Тут я где-то в плын и свалился. Со стороны всю нашу честную компанию видеть стал. Идём мы, всю улицу перегородили. Всех дёргает. Ноги невпопад, но твёрдо переступают, ломаная такая походочка. Руки тоже коленца пытаются на пустом месте выделывать… Плечи ходуном ходят. Головы, однако, плавно несём. Рожи дикие, глаза — не лучше.
У кого-то из забора уже колов надёргали.
Тут опять не помню.
Но, видно с окуловскими что-то было. Правое предплечье у меня здорово отбито.
Следующее, что из вчерашнего, вернее, уже из сегодняшнего, в памяти осталось, это как Павел Павлович мне раздеться помогает. Ругает меня последними словами. Я даже и не знал, что фельдшер так выражаться умеет.

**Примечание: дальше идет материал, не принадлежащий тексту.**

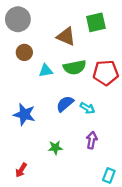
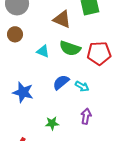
brown circle: (24, 52) -> (15, 34), moved
green semicircle: (75, 67) -> (70, 48), turned 30
cyan triangle: (46, 71) -> (43, 51), turned 32

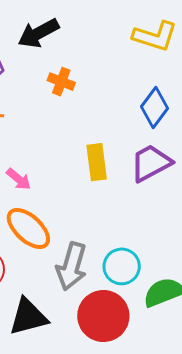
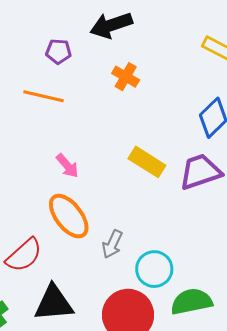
yellow rectangle: (97, 162) -> (147, 162), turned -60
gray arrow: (71, 266) -> (112, 244), moved, size x0.6

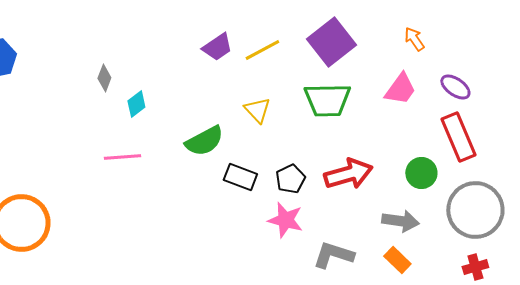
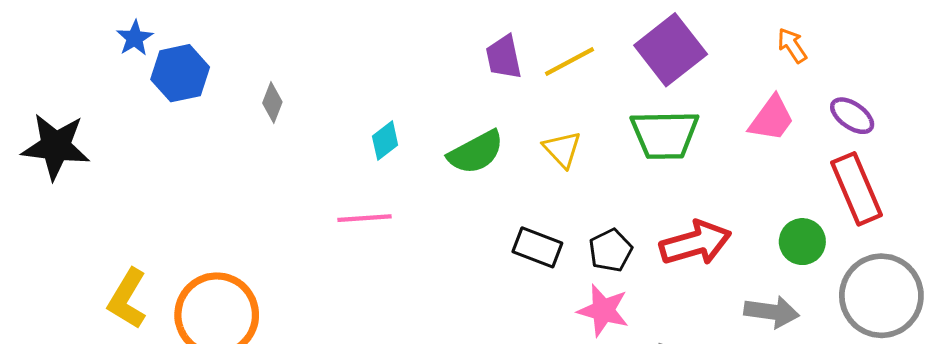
purple trapezoid: (217, 47) -> (504, 57), turned 112
gray diamond: (104, 78) -> (272, 102), moved
green semicircle: (204, 141) -> (476, 152), moved

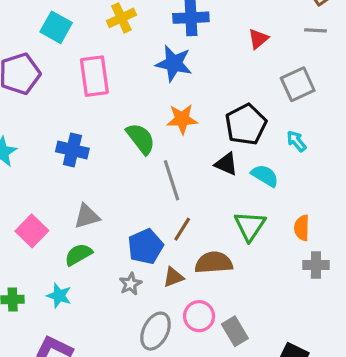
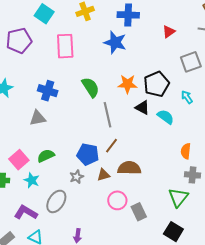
orange star: (182, 119) -> (127, 84), moved
gray triangle: (87, 216) -> (38, 118), moved
green triangle: (250, 226) -> (178, 197), moved
pink square: (32, 231) -> (19, 160), moved
blue pentagon: (145, 246) -> (88, 154), turned 30
gray ellipse: (156, 331) -> (56, 201), moved

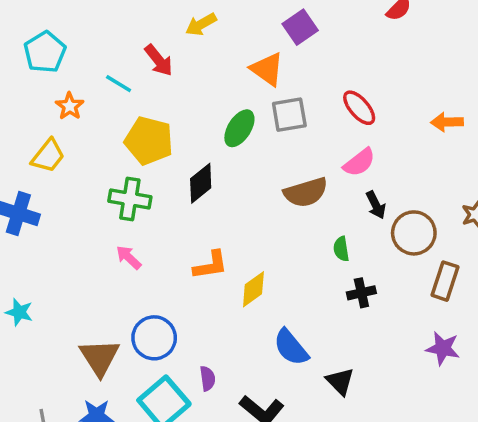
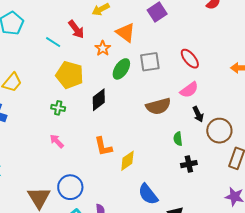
orange triangle: (267, 69) -> (126, 32), moved
orange star: (70, 106) -> (103, 48), moved
green cross: (130, 199) -> (58, 108), size x0.6
orange L-shape: (211, 265) -> (103, 147), turned 85

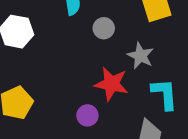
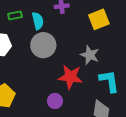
gray circle: (104, 28) -> (43, 45), moved, size x1.6

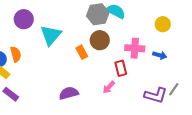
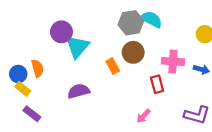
purple circle: (24, 19) -> (61, 32), moved
pink arrow: (109, 87) -> (143, 116), moved
purple semicircle: (69, 93) -> (79, 91), moved

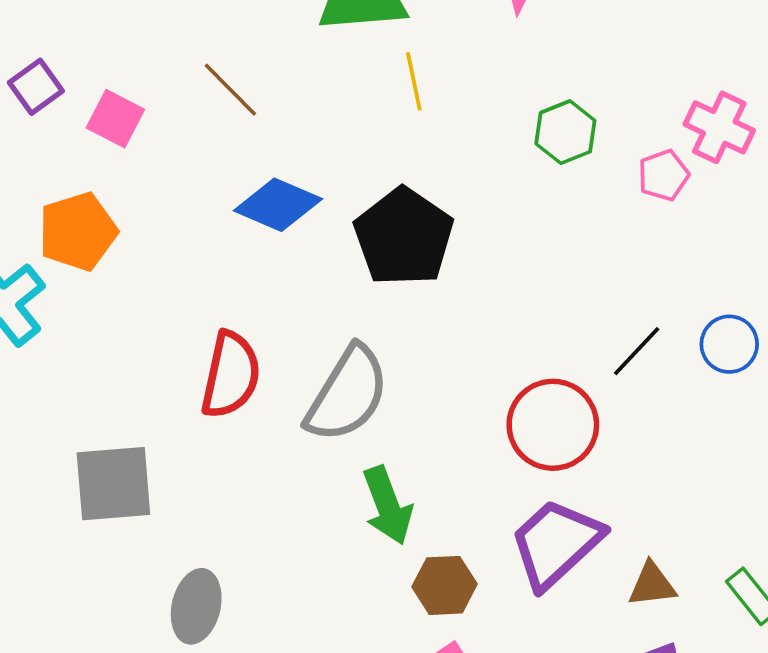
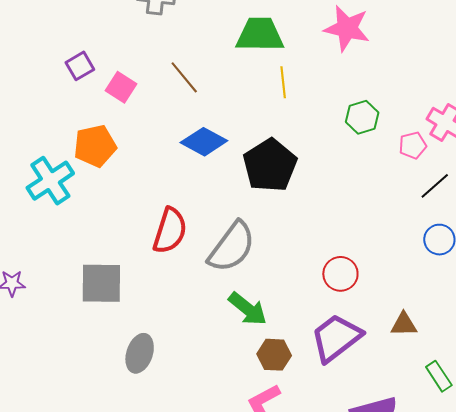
black line: (637, 351) -> (435, 186), moved
red circle: (553, 425) -> (340, 274), size x0.7
green arrow: (388, 505) -> (248, 309), turned -36
brown triangle: (652, 585) -> (404, 324), moved

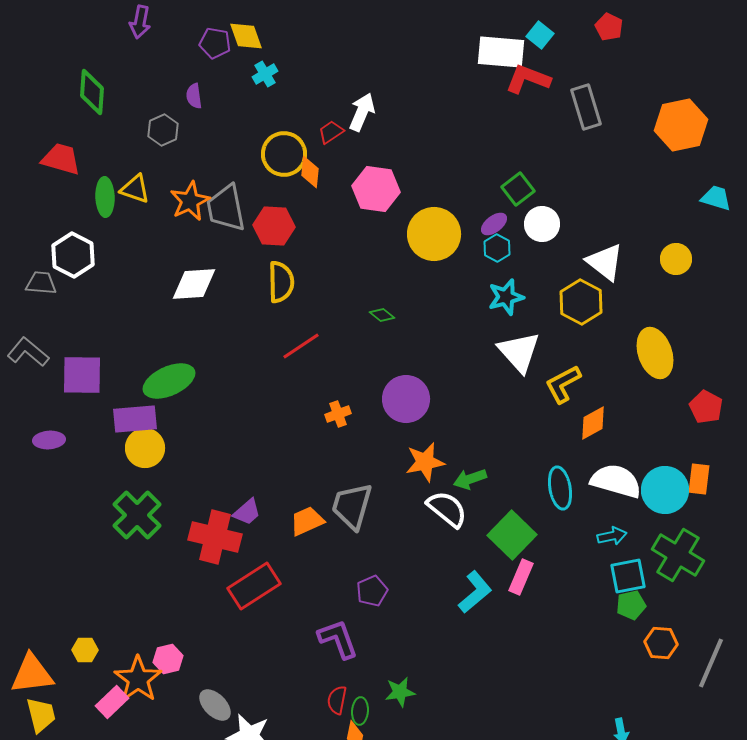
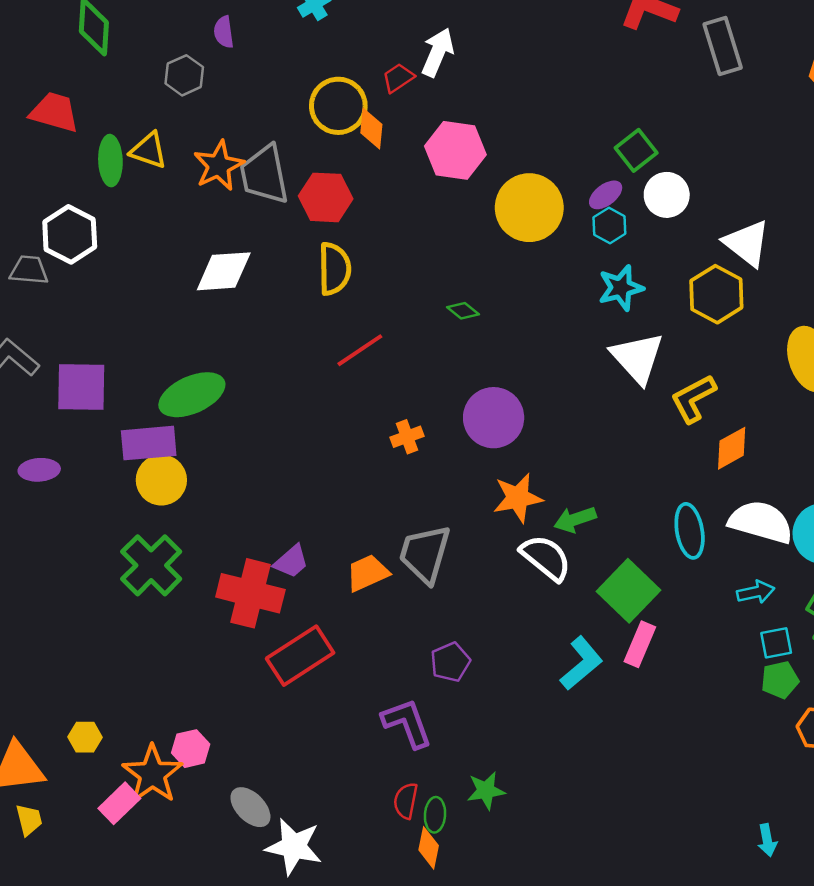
cyan square: (628, 576) -> (776, 643), size x0.7
yellow trapezoid: (41, 715) -> (29, 820), size x0.7

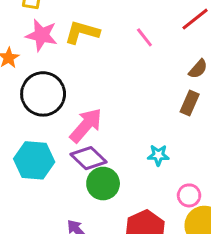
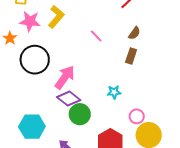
yellow L-shape: (82, 32) -> (56, 17), turned 120
pink line: (144, 37) -> (96, 36), moved
cyan hexagon: (34, 160) -> (32, 127), moved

Сидел он всю ночь на фельдшерском пункте, домой не ушёл. Надеялся, что я побегаю по улице немного и вернусь. Меня же, вон где ночью носило…
Ближе к обеду Павел Павлович меня растолкал, огуречным рассолом полечил. Велел разрушенные поленницы в порядок привести. Сам в Вятку поехал. Зачем, точно не сказал, но намекнул, что это с моей будущей военной службой связано. Или, сказал? Я просто не разобрал?
Я тогда ещё совсем плох был. Только дикой башкой помотал…
За раз я с поленницами не управился. Ещё почти два дня на них потратил. До самого почти возвращения Павла Павловича с ними возился.
— Очухался? — фельдшер на меня не совсем по-доброму смотрел.